DESCRIPTION OF THE TASK.
A faithful copy of every entry is the goal; keep the images out of it.
[EXERCISE MATERIAL — start]
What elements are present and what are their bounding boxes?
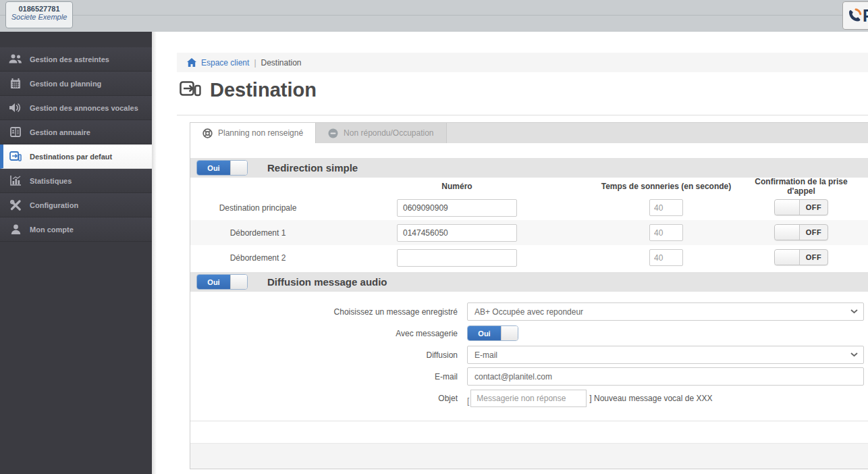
messagerie-toggle[interactable]: Oui [467, 325, 518, 341]
objet-prefix: [ [467, 396, 469, 407]
numero-input[interactable] [397, 224, 517, 242]
destination-panel: Planning non renseigné Non répondu/Occup… [190, 122, 868, 469]
col-header-temps: Temps de sonneries (en seconde) [589, 182, 744, 191]
toggle-off-label: OFF [800, 225, 828, 240]
breadcrumb-link-espace-client[interactable]: Espace client [201, 58, 249, 68]
sidebar-item-label: Destinations par defaut [30, 153, 112, 161]
col-header-numero: Numéro [325, 182, 589, 191]
page-title: Destination [180, 79, 317, 101]
sidebar-item-gestion-des-astreintes[interactable]: Gestion des astreintes [0, 47, 152, 72]
breadcrumb-separator: | [254, 58, 256, 68]
message-select[interactable]: AB+ Occupée avec repondeur [467, 302, 864, 321]
sidebar-item-statistiques[interactable]: Statistiques [0, 169, 152, 193]
toggle-on-label: Oui [468, 326, 501, 340]
section-title: Redirection simple [267, 162, 358, 174]
diffusion-enabled-toggle[interactable]: Oui [196, 274, 248, 290]
form-row-objet: Objet [ ] Nouveau message vocal de XXX [190, 389, 868, 407]
breadcrumb: Espace client | Destination [177, 53, 868, 72]
tab-gap [190, 143, 868, 158]
tab-label: Planning non renseigné [218, 128, 303, 138]
toggle-knob [501, 326, 518, 340]
sidebar: Gestion des astreintes Gestion du planni… [0, 32, 152, 474]
toggle-off-label: OFF [800, 200, 828, 215]
row-label: Débordement 1 [190, 228, 325, 238]
users-icon [9, 54, 22, 64]
confirmation-toggle[interactable]: OFF [774, 224, 828, 240]
address-book-icon [9, 127, 22, 137]
sidebar-item-configuration[interactable]: Configuration [0, 193, 152, 217]
diffusion-label: Diffusion [190, 350, 458, 360]
form-row-message: Choisissez un message enregistré AB+ Occ… [190, 302, 868, 321]
user-icon [9, 224, 22, 234]
toggle-on-label: Oui [197, 161, 230, 175]
sidebar-item-mon-compte[interactable]: Mon compte [0, 217, 152, 242]
temps-sonnerie-input[interactable] [649, 224, 683, 241]
objet-label: Objet [190, 394, 458, 403]
section-title: Diffusion message audio [267, 276, 387, 288]
sidebar-item-gestion-du-planning[interactable]: Gestion du planning [0, 72, 152, 96]
redirection-enabled-toggle[interactable]: Oui [196, 160, 248, 176]
sidebar-item-label: Gestion des annonces vocales [30, 104, 138, 112]
account-number: 0186527781 [6, 5, 72, 13]
email-label: E-mail [190, 372, 458, 381]
toggle-knob [775, 200, 800, 215]
redirection-table-header: Numéro Temps de sonneries (en seconde) C… [190, 178, 868, 195]
destination-icon [9, 151, 22, 162]
account-selector[interactable]: 0186527781 Societe Exemple [5, 1, 73, 28]
brand-logo[interactable]: P [842, 1, 868, 30]
temps-sonnerie-input[interactable] [649, 249, 683, 266]
confirmation-toggle[interactable]: OFF [774, 199, 828, 215]
sidebar-item-label: Configuration [30, 201, 78, 209]
title-divider [177, 115, 868, 115]
table-row: Destination principale OFF [190, 195, 868, 220]
top-header-bar [0, 0, 868, 32]
form-row-diffusion: Diffusion E-mail [190, 346, 868, 364]
confirmation-toggle[interactable]: OFF [774, 249, 828, 265]
sidebar-item-label: Mon compte [30, 226, 74, 234]
message-label: Choisissez un message enregistré [190, 307, 458, 317]
sidebar-item-destinations-par-defaut[interactable]: Destinations par defaut [0, 144, 152, 169]
objet-suffix: ] Nouveau message vocal de XXX [589, 394, 712, 403]
toggle-knob [230, 161, 247, 175]
panel-footer [190, 443, 868, 469]
sidebar-item-label: Gestion annuaire [30, 128, 90, 136]
stats-icon [9, 176, 22, 186]
speaker-icon [9, 103, 22, 113]
destination-title-icon [180, 81, 201, 99]
email-input[interactable] [467, 367, 864, 386]
account-name: Societe Exemple [6, 13, 72, 21]
phone-logo-icon [847, 7, 862, 24]
messagerie-label: Avec messagerie [190, 329, 458, 338]
section-diffusion-message-audio: Oui Diffusion message audio [190, 272, 868, 292]
home-icon[interactable] [187, 58, 196, 67]
table-row: Débordement 1 OFF [190, 220, 868, 245]
toggle-knob [775, 250, 800, 265]
sidebar-item-label: Statistiques [30, 177, 72, 185]
col-header-confirmation: Confirmation de la prise d'appel [744, 177, 859, 196]
row-label: Débordement 2 [190, 253, 325, 263]
temps-sonnerie-input[interactable] [649, 199, 683, 216]
panel-spacer [190, 421, 868, 443]
sidebar-item-label: Gestion du planning [30, 80, 101, 88]
tab-planning-non-renseigne[interactable]: Planning non renseigné [190, 123, 316, 143]
diffusion-select[interactable]: E-mail [467, 346, 864, 364]
brand-letter: P [863, 7, 868, 24]
tools-icon [9, 200, 22, 211]
sidebar-item-label: Gestion des astreintes [30, 55, 109, 63]
form-row-messagerie: Avec messagerie Oui [190, 324, 868, 342]
calendar-icon [9, 78, 22, 89]
sidebar-item-gestion-annuaire[interactable]: Gestion annuaire [0, 120, 152, 144]
numero-input[interactable] [397, 199, 517, 217]
page-title-text: Destination [210, 79, 317, 101]
objet-input[interactable] [470, 390, 587, 407]
sidebar-item-gestion-des-annonces-vocales[interactable]: Gestion des annonces vocales [0, 96, 152, 120]
section-redirection-simple: Oui Redirection simple [190, 158, 868, 178]
diffusion-form: Choisissez un message enregistré AB+ Occ… [190, 292, 868, 411]
tab-label: Non répondu/Occupation [344, 128, 433, 138]
numero-input[interactable] [397, 249, 517, 267]
tab-non-repondu-occupation[interactable]: Non répondu/Occupation [316, 123, 446, 143]
minus-circle-icon [328, 128, 338, 138]
table-row: Débordement 2 OFF [190, 245, 868, 270]
main-content: Espace client | Destination Destination … [152, 32, 868, 474]
toggle-on-label: Oui [197, 275, 230, 289]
[EXERCISE MATERIAL — finish]
ANSWER TO THIS TASK.
What elements are present and what are their bounding boxes?
messagerie-toggle[interactable]: Oui [467, 325, 518, 341]
objet-prefix: [ [467, 396, 469, 407]
numero-input[interactable] [397, 224, 517, 242]
destination-panel: Planning non renseigné Non répondu/Occup… [190, 122, 868, 469]
col-header-temps: Temps de sonneries (en seconde) [589, 182, 744, 191]
toggle-off-label: OFF [800, 225, 828, 240]
breadcrumb-link-espace-client[interactable]: Espace client [201, 58, 249, 68]
sidebar-item-label: Destinations par defaut [30, 153, 112, 161]
col-header-numero: Numéro [325, 182, 589, 191]
page-title: Destination [180, 79, 317, 101]
sidebar-item-gestion-des-astreintes[interactable]: Gestion des astreintes [0, 47, 152, 72]
breadcrumb-separator: | [254, 58, 256, 68]
message-select[interactable]: AB+ Occupée avec repondeur [467, 302, 864, 321]
sidebar-item-statistiques[interactable]: Statistiques [0, 169, 152, 193]
toggle-on-label: Oui [468, 326, 501, 340]
section-title: Redirection simple [267, 162, 358, 174]
diffusion-enabled-toggle[interactable]: Oui [196, 274, 248, 290]
form-row-objet: Objet [ ] Nouveau message vocal de XXX [190, 389, 868, 407]
breadcrumb: Espace client | Destination [177, 53, 868, 72]
tab-gap [190, 143, 868, 158]
tab-label: Planning non renseigné [218, 128, 303, 138]
toggle-knob [501, 326, 518, 340]
sidebar: Gestion des astreintes Gestion du planni… [0, 32, 152, 474]
toggle-off-label: OFF [800, 200, 828, 215]
row-label: Débordement 1 [190, 228, 325, 238]
users-icon [9, 54, 22, 64]
confirmation-toggle[interactable]: OFF [774, 224, 828, 240]
address-book-icon [9, 127, 22, 137]
sidebar-item-configuration[interactable]: Configuration [0, 193, 152, 217]
diffusion-label: Diffusion [190, 350, 458, 360]
form-row-message: Choisissez un message enregistré AB+ Occ… [190, 302, 868, 321]
user-icon [9, 224, 22, 234]
toggle-on-label: Oui [197, 161, 230, 175]
sidebar-item-mon-compte[interactable]: Mon compte [0, 217, 152, 242]
temps-sonnerie-input[interactable] [649, 224, 683, 241]
objet-label: Objet [190, 394, 458, 403]
section-title: Diffusion message audio [267, 276, 387, 288]
sidebar-item-gestion-du-planning[interactable]: Gestion du planning [0, 72, 152, 96]
redirection-enabled-toggle[interactable]: Oui [196, 160, 248, 176]
sidebar-item-label: Gestion des annonces vocales [30, 104, 138, 112]
account-number: 0186527781 [6, 5, 72, 13]
email-label: E-mail [190, 372, 458, 381]
toggle-knob [775, 200, 800, 215]
redirection-table-header: Numéro Temps de sonneries (en seconde) C… [190, 178, 868, 195]
destination-icon [9, 151, 22, 162]
account-selector[interactable]: 0186527781 Societe Exemple [5, 1, 73, 28]
brand-logo[interactable]: P [842, 1, 868, 30]
temps-sonnerie-input[interactable] [649, 249, 683, 266]
confirmation-toggle[interactable]: OFF [774, 199, 828, 215]
sidebar-item-label: Configuration [30, 201, 78, 209]
title-divider [177, 115, 868, 115]
table-row: Destination principale OFF [190, 195, 868, 220]
top-header-bar [0, 0, 868, 32]
form-row-diffusion: Diffusion E-mail [190, 346, 868, 364]
confirmation-toggle[interactable]: OFF [774, 249, 828, 265]
sidebar-item-label: Mon compte [30, 226, 74, 234]
message-label: Choisissez un message enregistré [190, 307, 458, 317]
sidebar-item-destinations-par-defaut[interactable]: Destinations par defaut [0, 144, 152, 169]
objet-suffix: ] Nouveau message vocal de XXX [589, 394, 712, 403]
toggle-knob [230, 161, 247, 175]
panel-footer [190, 443, 868, 469]
sidebar-item-label: Gestion annuaire [30, 128, 90, 136]
stats-icon [9, 176, 22, 186]
speaker-icon [9, 103, 22, 113]
destination-title-icon [180, 81, 201, 99]
email-input[interactable] [467, 367, 864, 386]
account-name: Societe Exemple [6, 13, 72, 21]
phone-logo-icon [847, 7, 862, 24]
messagerie-label: Avec messagerie [190, 329, 458, 338]
section-diffusion-message-audio: Oui Diffusion message audio [190, 272, 868, 292]
home-icon[interactable] [187, 58, 196, 67]
table-row: Débordement 1 OFF [190, 220, 868, 245]
toggle-knob [775, 250, 800, 265]
sidebar-item-label: Statistiques [30, 177, 72, 185]
col-header-confirmation: Confirmation de la prise d'appel [744, 177, 859, 196]
row-label: Débordement 2 [190, 253, 325, 263]
temps-sonnerie-input[interactable] [649, 199, 683, 216]
panel-spacer [190, 421, 868, 443]
sidebar-item-label: Gestion du planning [30, 80, 101, 88]
tab-planning-non-renseigne[interactable]: Planning non renseigné [190, 123, 316, 143]
diffusion-select[interactable]: E-mail [467, 346, 864, 364]
brand-letter: P [863, 7, 868, 24]
tools-icon [9, 200, 22, 211]
sidebar-item-label: Gestion des astreintes [30, 55, 109, 63]
form-row-messagerie: Avec messagerie Oui [190, 324, 868, 342]
calendar-icon [9, 78, 22, 89]
sidebar-item-gestion-annuaire[interactable]: Gestion annuaire [0, 120, 152, 144]
numero-input[interactable] [397, 199, 517, 217]
page-title-text: Destination [210, 79, 317, 101]
objet-input[interactable] [470, 390, 587, 407]
sidebar-item-gestion-des-annonces-vocales[interactable]: Gestion des annonces vocales [0, 96, 152, 120]
section-redirection-simple: Oui Redirection simple [190, 158, 868, 178]
diffusion-form: Choisissez un message enregistré AB+ Occ… [190, 292, 868, 411]
tab-label: Non répondu/Occupation [344, 128, 433, 138]
numero-input[interactable] [397, 249, 517, 267]
tab-non-repondu-occupation[interactable]: Non répondu/Occupation [316, 123, 446, 143]
minus-circle-icon [328, 128, 338, 138]
table-row: Débordement 2 OFF [190, 245, 868, 270]
main-content: Espace client | Destination Destination … [152, 32, 868, 474]
toggle-on-label: Oui [197, 275, 230, 289]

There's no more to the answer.